Nick Totaro, Lillian Bridwell-Bowles Innovative C-I Teacher Award recipients

April 20, 2026

Nick Totaro

– Credit: College of Engineering

For Nick Totaro, Senior Instructor in LSU's Department of Biological & Agricultural Engineering (BAE), teaching engineering means teaching students that their work has to reach someone. Over the past decade, he has made that conviction the backbone of three Communication-Intensive courses and, in the process, helped reshape how an entire department thinks about what engineers need to know before they graduate.

Nick has taught more than 2,100 students across BE 1251 (Introduction to Engineering Methods), BE 1252 (Biology in Engineering), and BE 2350 (Experimental Methods for Engineers)—all certified in written, spoken, visual, and technological communication. For that sustained commitment, he has received the 2026 Lillian Bridwell-Bowles Innovative C-I Teaching Award from LSU's Communication across the Curriculum program.

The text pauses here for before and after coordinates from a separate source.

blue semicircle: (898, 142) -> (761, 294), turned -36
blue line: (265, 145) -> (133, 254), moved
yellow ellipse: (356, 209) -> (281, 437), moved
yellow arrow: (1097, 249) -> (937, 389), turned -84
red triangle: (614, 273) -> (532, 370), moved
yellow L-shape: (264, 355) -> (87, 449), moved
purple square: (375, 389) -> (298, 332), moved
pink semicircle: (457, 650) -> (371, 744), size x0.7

The clearest picture of Nick's teaching is BE 1251, a course he has redesigned from the ground up. Students spend the first ten weeks learning engineering design, 3D CAD modeling, and additive manufacturing. Then, in week eleven, Nick takes them to a local East Baton Rouge Parish public school, where they sit with first- through fourth-graders and observe what math tools exist, what's missing, and what kids actually respond to. They write reflections, return to their groups, and design. The final project—a 3D-printed math educational tool inspired by a children's book and aligned to a Louisiana math standard—is the final exam. Students present their designs in a formal slide deck, demonstrate the tool with elementary students during a return school visit, and submit a written engineering report documenting the full design process. All four communication modes are woven into a single deliverable that gets donated to the school and used by real children. Since 2018, BE 1251 has produced and donated more than 150 educational tools to five EBR public schools, with a sixth partner school currently being finalized.

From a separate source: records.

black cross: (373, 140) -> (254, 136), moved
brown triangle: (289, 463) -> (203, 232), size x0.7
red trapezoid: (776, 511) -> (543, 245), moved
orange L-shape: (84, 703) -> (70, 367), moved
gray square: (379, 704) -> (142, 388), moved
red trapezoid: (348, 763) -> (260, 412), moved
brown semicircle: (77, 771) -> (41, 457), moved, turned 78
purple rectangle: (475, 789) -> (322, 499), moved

As the BAE undergraduate curriculum coordinator, Nick has also worked with colleagues across the department to ensure that all biological engineering students can complete the coursework required to earn the LSU Distinguished Communicator distinction within their major. He has served as Faculty Advisor to 38 Distinguished Communicators, with 12 more expected to graduate this spring—among the highest totals in LSU history for a program of 330 students.

Department Chair Marybeth Lima nominated Nick with her highest recommendation. "His lagniappe, long-term, strategic effort," she wrote, "makes Nick Totaro a fabulous candidate for the Lillian Bridwell-Bowles Innovative C-I Teaching Award."

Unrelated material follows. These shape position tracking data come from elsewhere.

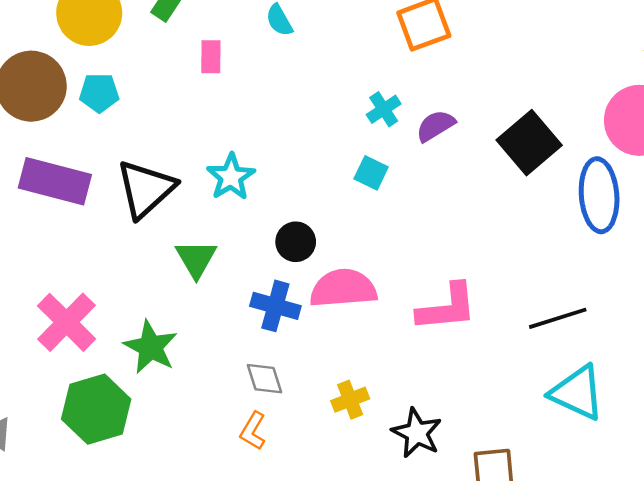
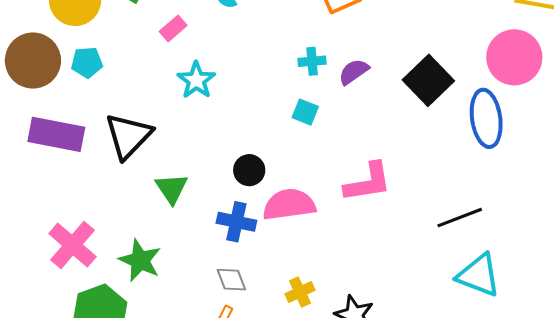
pink rectangle: (211, 57) -> (173, 28), turned 52
cyan cross: (384, 109) -> (312, 61), turned 32
cyan star: (231, 177) -> (196, 80), moved
pink L-shape: (447, 307) -> (368, 182), moved

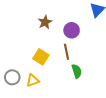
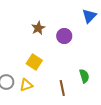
brown line: (66, 52) -> (62, 88), moved
green semicircle: (77, 71) -> (84, 76), moved

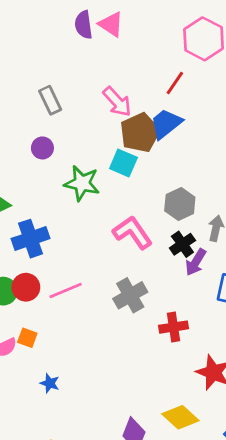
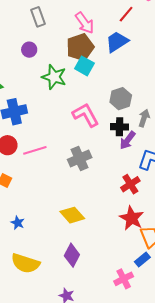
brown pentagon: (140, 133) -> (80, 47), moved
black cross: (182, 244) -> (120, 127), turned 30
red cross: (173, 327) -> (130, 184), moved, turned -30
blue star: (50, 383) -> (18, 223), moved
yellow diamond: (180, 417) -> (72, 215), moved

Students feel the impact well after the semester ends. Raedan Stephens, a Biological Engineering and Computer Science major, wrote that Nick's teaching set the foundation for everything that followed. "He establishes the foundation of communication skills that students need to succeed throughout the remainder of their undergraduate education," Stephens observed, adding that Nick's CxC advising consistently raised the quality of student writing, presentations, and portfolio materials in ways that translated directly into professional settings.

Nick also serves CxC beyond his department as a faculty reviewer of Distinguished Communicator portfolios and is a regular participant in CxC programming, generously sharing his experience and ideas with fellow teachers. He notices something telling in his work as the College of Engineering's Pre-Healthcare Coach: students regularly include their BE 1251 and BE 2350 final projects in medical and dental school personal statements—not because they were told to, but because the work meant something to them.

That may be the truest measure of what Nick has built in the College of Engineering: courses where students leave with proof that their work can matter to a community, communicated in their own voice.

About the Lillian Bridwell-Bowles Innovative C-I Teacher Award

The Lillian Bridwell-Bowles Innovative C-I Teacher Award recognizes, inspires, and continues to support innovation in C-I course/assignment design, teaching, assessment/feedback practices, classroom management, and teaching productivity/efficiency/effectiveness. Any LSU faculty member—tenured, tenure-track, or non-tenure track, full or part-time—who has taught a certified C-I course within the past three semesters and has not previously received this award is eligible. Recipients receive a $500 award. This award is named in honor of Lillian Bridwell-Bowles, an internationally recognized scholar of communication-intensive pedagogy and the founder of LSU’s Communication across the Curriculum program.